We’re going to run out of prims.
Our little Media Zoo Island may not be “real”, in the original sense of the word, but it has always managed to have real effects on its visitors. Interest, inspiration, acquiring information, learning, even fun. But with every silver lining comes a cloud, a real effect we could do without – limited resources.
In the physical world, the talk is of “credit crunch” (a dated term already?), economic crisis, cuts. In the virtual world of our Media Zoo Island the limits are much more self-inflicted. We have embarked on a major project, SWIFT, and it’s testing the virtual world of Second Life to its limits. We want to display information in ways this virtual world was never designed for, we want animations that directly support each student’s learning needs at critical moments, and we want a virtual genetics laboratory where 30 students can each have all the equipment they need to practice screening genetic material for inherited diseases. That’s 30 sets of equipment, all in use at the same time.
In a physical laboratory, one wouldn’t imagine trying this (at least, not without a multi-millionaire benefactor), but the virtual world is different. Not having to work within the laws of physics – such as time, gravity and cause-and-effect – makes it much easier to create machines than in the physical world.

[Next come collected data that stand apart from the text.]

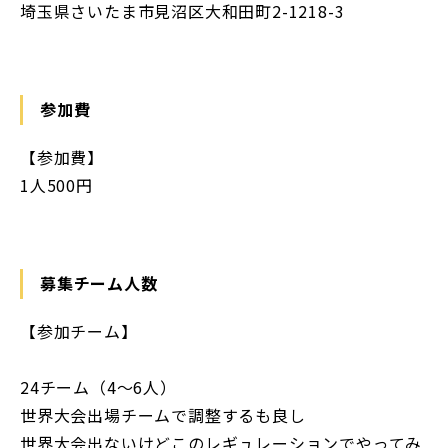
埼玉県さいたま市見沼区大和田町2-1218-3
参加費
【参加費】
1人500円
募集チーム人数
【参加チーム】
24チーム（4～6人）
世界大会出場チームで調整するも良し
世界大会出ないけどこのレギュレーションでやってみ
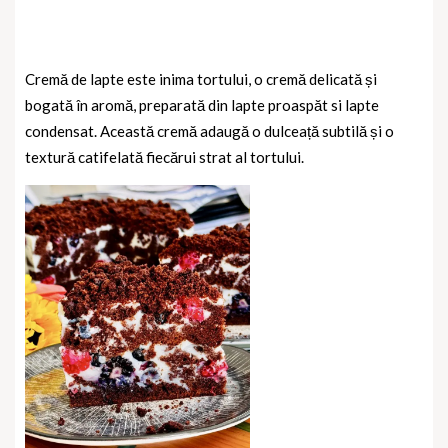
Cremă de lapte este inima tortului, o cremă delicată și
bogată în aromă, preparată din lapte proaspăt si lapte
condensat. Această cremă adaugă o dulceață subtilă și o
textură catifelată fiecărui strat al tortului.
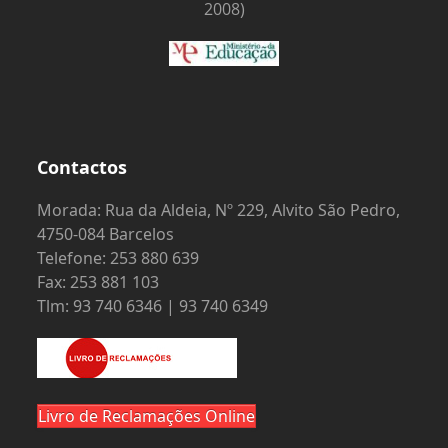
2008)
Contactos
Morada: Rua da Aldeia, Nº 229, Alvito São Pedro,
4750-084 Barcelos
Telefone: 253 880 639
Fax: 253 881 103
Tlm: 93 740 6346 | 93 740 6349
Livro de Reclamações Online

Of course, they only give the illusion of working, but that can be quite sufficient to generate an effective learning experience.
Yet even in the virtual world, there is a cost. Machines and other objects are created using “prims” – malleable building blocks that can be used to create surprisingly effective virtual objects. Even though something like a PCR Thermocycler takes only 44 of these prims, we need twenty such devices, thirty 12-prim UV Transilluminators – the list is long. With everything else on the island, it soon adds up to the 15,000 prim limit.
So, as everywhere, it seems that our virtual world will need some “austerity measures”. We’ve already found enough unused objects to release half the shortfall, and will redesign others to use less resources.
Reaching the limit of virtual resources is certainly not the biggest challenge for the SWIFT team, but it is, perhaps, one of the most contemporary.